Work to be completed:
With the pictures removed, the data below must be transcribed in full and exactly.

Data shown:
⟨

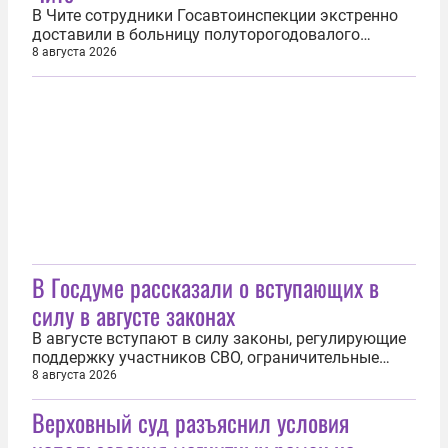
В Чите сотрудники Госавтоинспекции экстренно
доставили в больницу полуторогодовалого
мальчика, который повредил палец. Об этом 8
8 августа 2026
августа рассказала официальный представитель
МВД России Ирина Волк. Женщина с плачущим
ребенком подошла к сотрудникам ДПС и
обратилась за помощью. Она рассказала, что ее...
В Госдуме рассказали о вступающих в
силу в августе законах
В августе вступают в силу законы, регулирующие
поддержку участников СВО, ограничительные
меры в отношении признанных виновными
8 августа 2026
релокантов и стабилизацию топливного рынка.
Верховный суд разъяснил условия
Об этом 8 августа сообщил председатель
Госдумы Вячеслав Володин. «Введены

⟩

Exercise response:
В Чите сотрудники Госавтоинспекции экстренно
доставили в больницу полуторогодовалого
мальчика, который повредил палец. Об этом 8
8 августа 2026
августа рассказала официальный представитель
МВД России Ирина Волк. Женщина с плачущим
ребенком подошла к сотрудникам ДПС и
обратилась за помощью. Она рассказала, что ее...
В Госдуме рассказали о вступающих в
силу в августе законах
В августе вступают в силу законы, регулирующие
поддержку участников СВО, ограничительные
меры в отношении признанных виновными
8 августа 2026
релокантов и стабилизацию топливного рынка.
Верховный суд разъяснил условия
Об этом 8 августа сообщил председатель
Госдумы Вячеслав Володин. «Введены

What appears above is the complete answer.